TASK GOAL - A faithful copy of every entry, with the pictures removed, is what is needed here.

DATA EXTRACT -

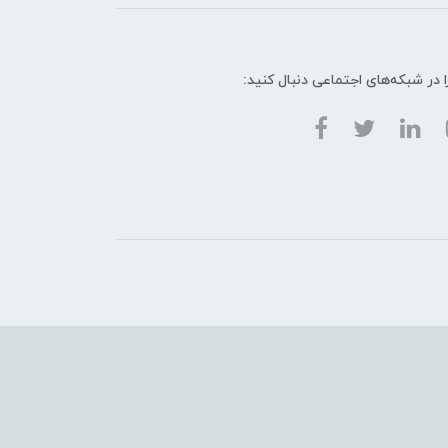
ا در شبکه‌های اجتماعی دنبال کنید:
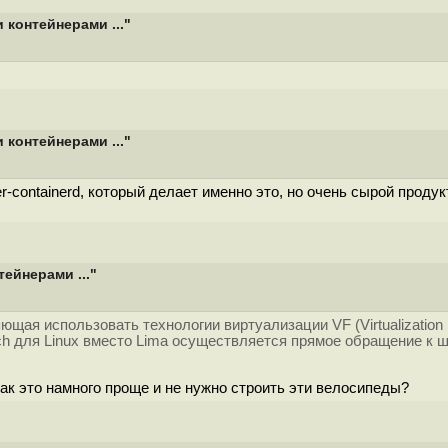
контейнерами ..."
контейнерами ..."
er-containerd, который делает именно это, но очень сырой продук
ейнерами ..."
яющая использовать технологии виртуализации VF (Virtualizati
ch для Linux вместо Lima осуществляется прямое обращение к 
как это намного проще и не нужно строить эти велосипеды?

WRITTEN RESPONSE -
ا در شبکه‌های اجتماعی دنبال کنید:
контейнерами ..."
контейнерами ..."
er-containerd, который делает именно это, но очень сырой продук
ейнерами ..."
яющая использовать технологии виртуализации VF (Virtualizati
ch для Linux вместо Lima осуществляется прямое обращение к 
как это намного проще и не нужно строить эти велосипеды?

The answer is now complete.